We find that blending of traditional petroleum-based fuels with a HEFA biojet fuel significantly reduces the volatile and non-volatile particle emissions at real-world cruise conditions, with comparatively minor reductions in CO observed at one of the three engine thrust conditions. Despite these 2–3-fold emissions reductions, the soot particle number EIs remain in the range of ∼1014 kg-fuel−1; Kärcher et al. describe this condition as squarely within the soot-rich regime, where the number of contrail ice particles scales proportionally with the soot number EI and ambient and ultra-fine particles are unlikely to contribute meaningfully to contrail formation (4). Consequently, we expect the soot particle emissions reductions form biofuel blending to translate directly into reduced contrail ice crystal density.

Understanding the implications of these findings for future aviation effects on climate is challenging due to the complex interplay between direct climatic impacts of sulfate, nitrate, and BC soot emissions and their role in forming linear contrails and contrail-induced cirrus clouds. The direct radiative impacts of sulfate and nitrate aerosols are thought to be cooling, while BC, linear contrails, and contrail cirrus are thought to be warming (1). The FAA-sponsored Aviation Climate Change Research Initiative (ACCRI) recently evaluated the direct and indirect aviation effects on climate in an ensemble modeling study (6). They assumed a cruise-altitude BC mass EI of 30 mg kg-fuel−1 and a number EI of 2×1014 kg-fuel−1; these values are consistent with the observed EIs in this report for the medium-sulfur Jet A at a thrust setting between the medium and high thrust test conditions.
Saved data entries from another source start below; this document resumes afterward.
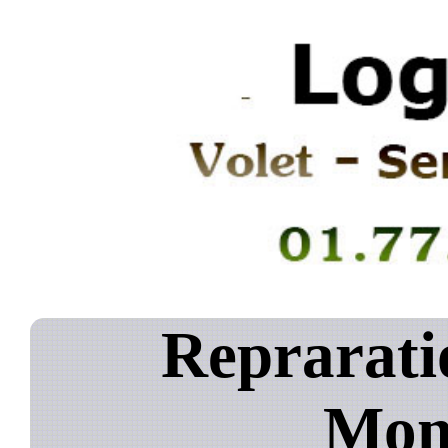
Reprarati
Mon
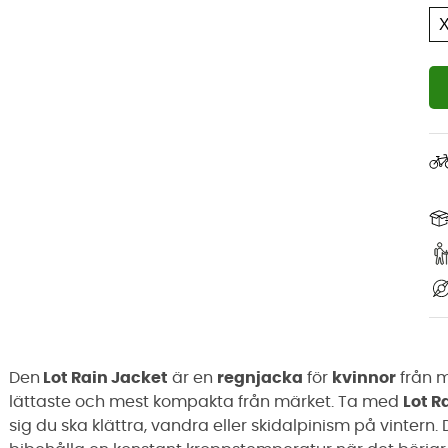
Den
Lot Rain Jacket
är en
regnjacka
för
kvinnor
från 
lättaste och mest kompakta från märket. Ta med
Lot R
sig du ska klättra, vandra eller skidalpinism på vintern. 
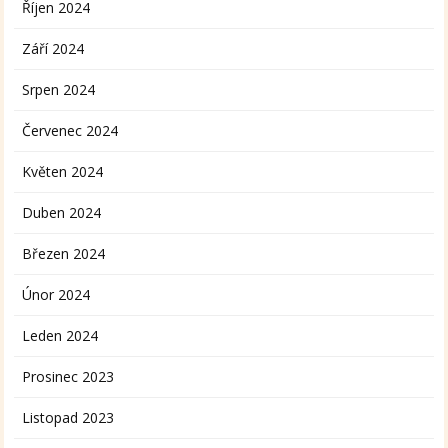
Říjen 2024
Září 2024
Srpen 2024
Červenec 2024
Květen 2024
Duben 2024
Březen 2024
Únor 2024
Leden 2024
Prosinec 2023
Listopad 2023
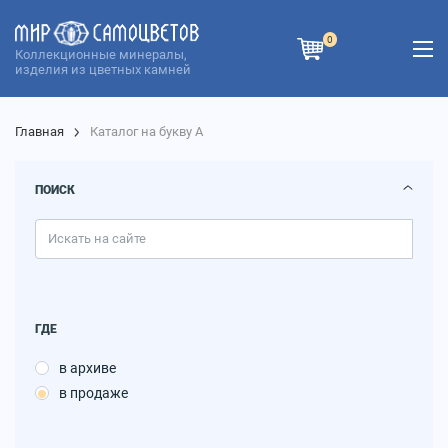
0
Коллекционные минералы,
изделия из цветных камней
Главная
Каталог на букву А
ПОИСК
ГДЕ
в архиве
в продаже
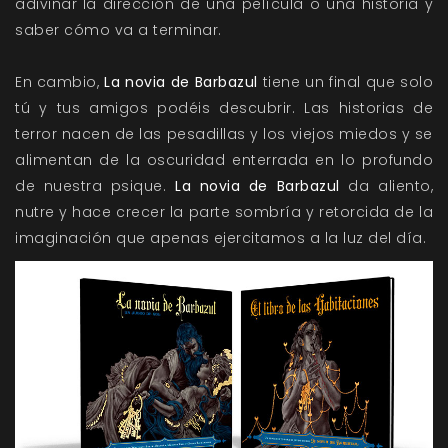
adivinar la dirección de una película o una historia y
saber cómo va a terminar.
En cambio,
La novia de Barbazul
tiene un final que solo
tú y tus amigos podéis descubrir. Las historias de
terror nacen de las pesadillas y los viejos miedos y se
alimentan de la oscuridad enterrada en lo profundo
de nuestra psique.
La novia de Barbazul
da aliento,
nutre y hace crecer la parte sombría y retorcida de la
imaginación que apenas ejercitamos a la luz del día.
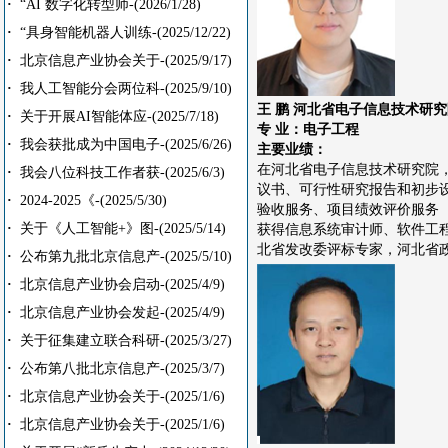
·
“AI 数字化转型师-
(2026/1/28)
·
“具身智能机器人训练-
(2025/12/22)
·
北京信息产业协会关于-
(2025/9/17)
·
我人工智能分会两位科-
(2025/9/10)
王 鹏 河北省电子信息技术研究
·
关于开展AI智能体应-
(2025/7/18)
专 业：电子工程
·
我会获批成为中国电子-
(2025/6/26)
主要业绩：
在河北省电子信息技术研究院
·
我会八位科技工作者获-
(2025/6/3)
议书、可行性研究报告和初步设
·
2024-2025《-
(2025/5/30)
验收服务、项目绩效评价服务
·
关于《人工智能+》图-
(2025/5/14)
获得信息系统审计师、软件工
北省发改委评标专家，河北省
·
公布第九批北京信息产-
(2025/5/10)
·
北京信息产业协会启动-
(2025/4/9)
·
北京信息产业协会发起-
(2025/4/9)
·
关于征集建立联合科研-
(2025/3/27)
·
公布第八批北京信息产-
(2025/3/7)
·
北京信息产业协会关于-
(2025/1/6)
·
北京信息产业协会关于-
(2025/1/6)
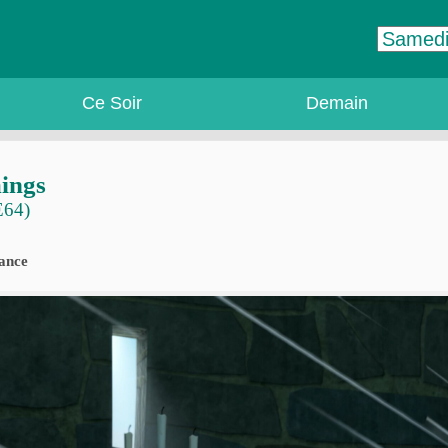
Ce Soir
Demain
mings
E64)
rance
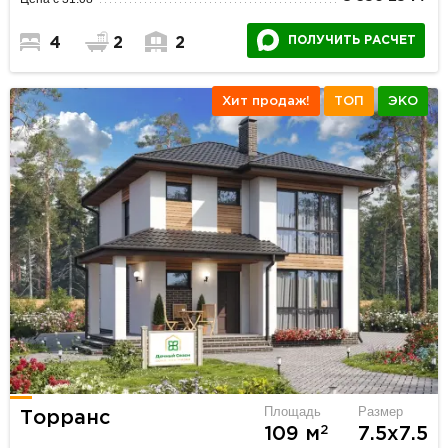
ПОЛУЧИТЬ РАСЧЕТ
4
2
2
Хит продаж!
ТОП
ЭКО
Площадь
Размер
Торранс
2
109 м
7.5х7.5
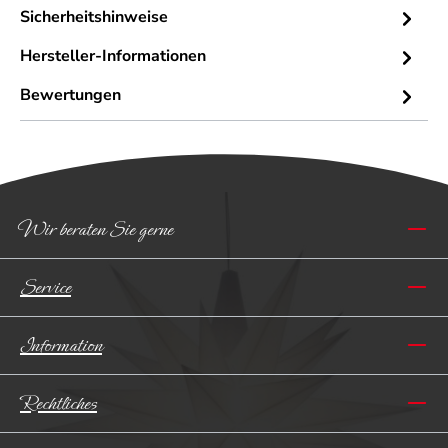
Sicherheitshinweise
Hersteller-Informationen
Bewertungen
Wir beraten Sie gerne
Service
Information
Rechtliches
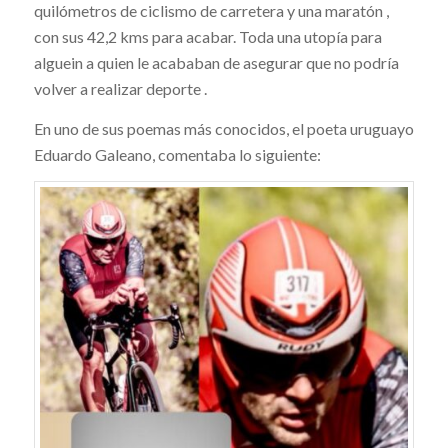
quilómetros de ciclismo de carretera y una maratón ,
con sus 42,2 kms para acabar. Toda una utopía para
alguein a quien le acababan de asegurar que no podría
volver a realizar deporte .
En uno de sus poemas más conocidos, el poeta uruguayo
Eduardo Galeano, comentaba lo siguiente:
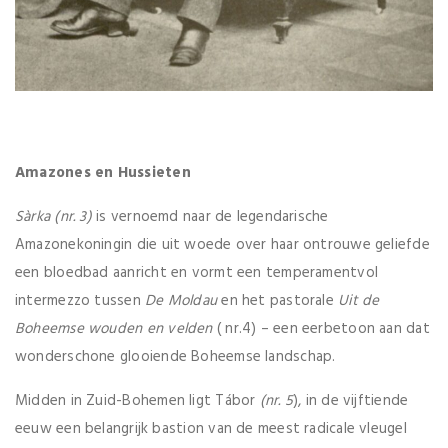
Amazones en Hussieten
Sàrka (nr. 3)
is vernoemd naar de legendarische
Amazonekoningin die uit woede over haar ontrouwe geliefde
een bloedbad aanricht en vormt een temperamentvol
intermezzo tussen
De Moldau
en het pastorale
Uit de
Boheemse wouden en velden
( nr.4) – een eerbetoon aan dat
wonderschone glooiende Boheemse landschap.
Midden in Zuid-Bohemen ligt Tábor
(nr. 5
), in de vijftiende
eeuw een belangrijk bastion van de meest radicale vleugel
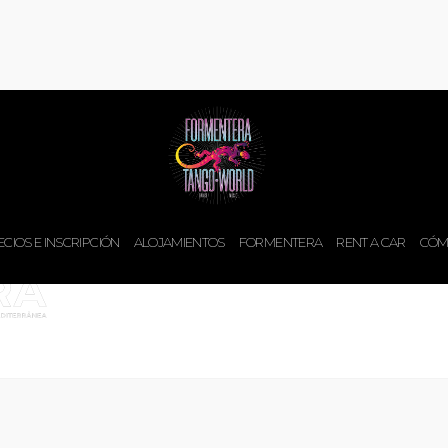
urant Formentera
ECIOS E INSCRIPCIÓN
ALOJAMIENTOS
FORMENTERA
RENT A CAR
CÓM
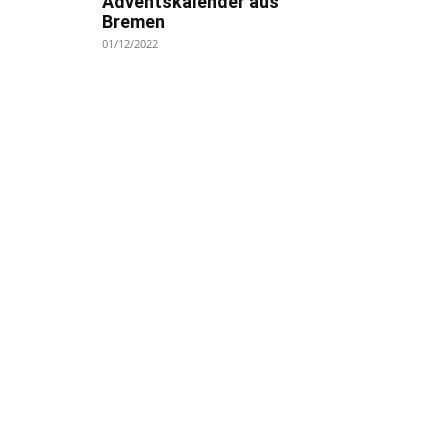
Adventskalender aus
Bremen
01/12/2022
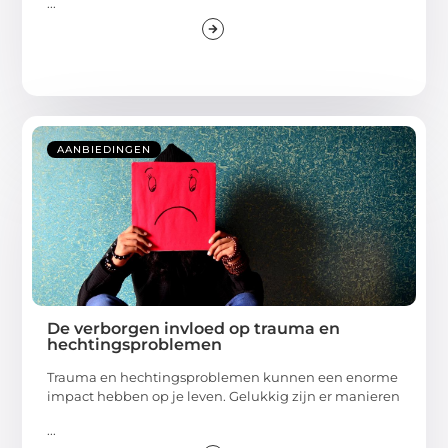
...
AANBIEDINGEN
De verborgen invloed op trauma en
hechtingsproblemen
Trauma en hechtingsproblemen kunnen een enorme
impact hebben op je leven. Gelukkig zijn er manieren
...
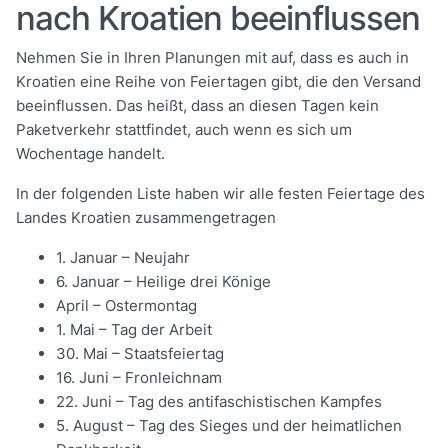
nach Kroatien beeinflussen
Nehmen Sie in Ihren Planungen mit auf, dass es auch in
Kroatien eine Reihe von Feiertagen gibt, die den Versand
beeinflussen. Das heißt, dass an diesen Tagen kein
Paketverkehr stattfindet, auch wenn es sich um
Wochentage handelt.
In der folgenden Liste haben wir alle festen Feiertage des
Landes Kroatien zusammengetragen
1. Januar – Neujahr
6. Januar – Heilige drei Könige
April – Ostermontag
1. Mai – Tag der Arbeit
30. Mai – Staatsfeiertag
16. Juni – Fronleichnam
22. Juni – Tag des antifaschistischen Kampfes
5. August – Tag des Sieges und der heimatlichen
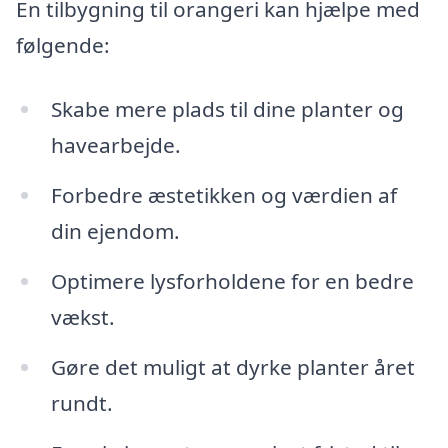
En tilbygning til orangeri kan hjælpe med
følgende:
Skabe mere plads til dine planter og
havearbejde.
Forbedre æstetikken og værdien af
din ejendom.
Optimere lysforholdene for en bedre
vækst.
Gøre det muligt at dyrke planter året
rundt.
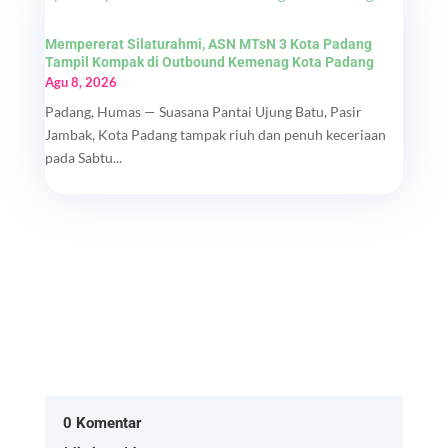
Mempererat Silaturahmi, ASN MTsN 3 Kota Padang
Tampil Kompak di Outbound Kemenag Kota Padang
Agu 8, 2026
Padang, Humas — Suasana Pantai Ujung Batu, Pasir
Jambak, Kota Padang tampak riuh dan penuh keceriaan
pada Sabtu...
0 Komentar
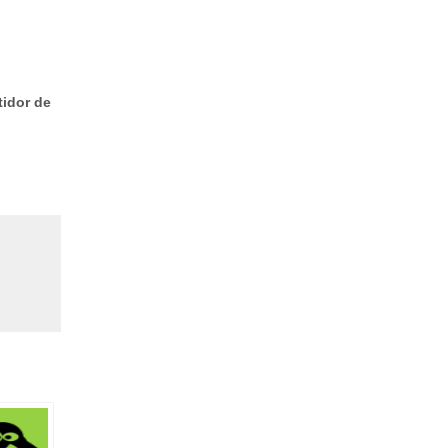
idor de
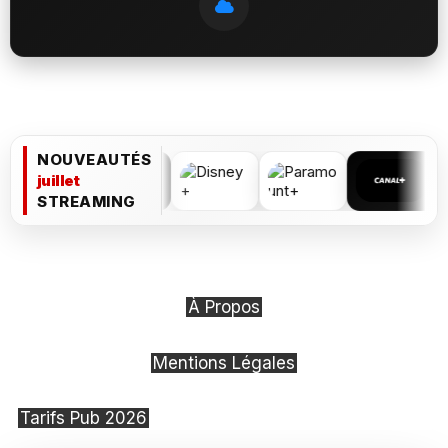
NOUVEAUTÉS
juillet
STREAMING
À Propos
Mentions Légales
Tarifs Pub 2026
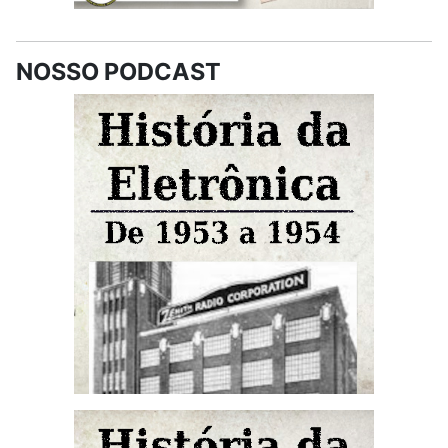
NOSSO PODCAST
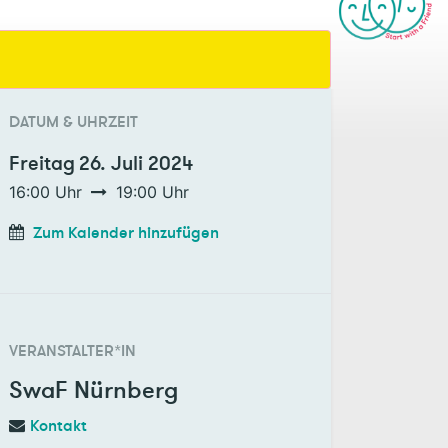
DATUM & UHRZEIT
Freitag
26. Juli 2024
16:00
Uhr
19:00
Uhr
Zum Kalender hinzufügen
VERANSTALTER*IN
SwaF Nürnberg
Kontakt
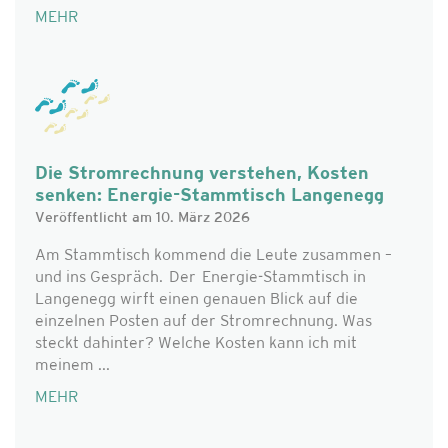
MEHR
Die Stromrechnung verstehen, Kosten
senken: Energie-Stammtisch Langenegg
Veröffentlicht am 10. März 2026
Am Stammtisch kommend die Leute zusammen –
und ins Gespräch. Der Energie-Stammtisch in
Langenegg wirft einen genauen Blick auf die
einzelnen Posten auf der Stromrechnung. Was
steckt dahinter? Welche Kosten kann ich mit
meinem ...
MEHR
For present-day conditions (based on year 2006 traffic data), they uncovered a weak direct global radiative forcing associated with aviation BC emissions (0.6–1.0 mW m−2) and stronger radiative forcings (and greater uncertainties) associated with sulfate and nitrate (−7.0 to −14.5 mW m−2 combined), linear contrails (2.9–11.3 mW m−2), and contrail cirrus (2.9–11.3 and 12.4–51.3 mW m−2). The regional forcing for the northern hemisphere is even greater, owing to the high density of air traffic north of the equator (6). Widespread adoption of biojet fuel blends with near-zero fuel sulfur and reduced aromatic species in the future will serve to decrease the minor direct warming associated with BC and the direct cooling associated with sulfate aerosols. It remains to be seen, however, if the reduced soot EIs and expected contrail ice density reduction translate into a meaningful change in the cloud forcing or lifetime. A critical first step is the determination of the number and size of engine exhaust particles at cruise conditions, for which data are non-existent for for engines burning biojet fuel blends and sparse even for conventional, petroleum-based fuels (4). This work provides the key aerosol microphysical parameters needed by transportation and climate modeling efforts to constrain future aviation impacts on the environment as the fleet transitions to toward widespread adoption of aviation biofuels.